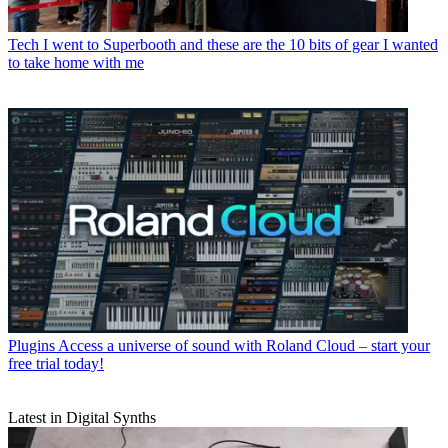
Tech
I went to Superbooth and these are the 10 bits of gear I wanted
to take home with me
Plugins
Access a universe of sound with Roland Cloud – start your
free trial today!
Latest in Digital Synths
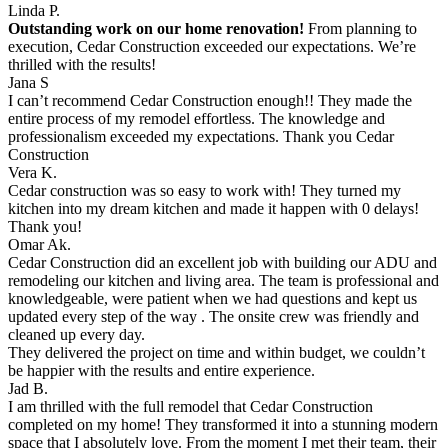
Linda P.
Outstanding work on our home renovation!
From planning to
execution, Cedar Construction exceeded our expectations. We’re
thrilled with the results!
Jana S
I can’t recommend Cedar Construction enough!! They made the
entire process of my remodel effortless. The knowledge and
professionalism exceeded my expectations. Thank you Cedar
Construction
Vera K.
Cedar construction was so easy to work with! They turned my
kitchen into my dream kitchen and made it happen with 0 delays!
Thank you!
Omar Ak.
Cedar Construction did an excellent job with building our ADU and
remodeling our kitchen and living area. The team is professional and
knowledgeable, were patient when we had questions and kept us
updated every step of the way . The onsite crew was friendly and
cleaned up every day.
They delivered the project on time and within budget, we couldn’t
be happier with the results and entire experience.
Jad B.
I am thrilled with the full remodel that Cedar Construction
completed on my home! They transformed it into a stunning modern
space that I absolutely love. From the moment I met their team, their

- - - - -

> **WHAT YOU WILL DO**
Whenever a line in the listing above includes the word "expectations", return that line.

> **PROBLEM SOLUTION**
execution, Cedar Construction exceeded our expectations. We’re
professionalism exceeded my expectations. Thank you Cedar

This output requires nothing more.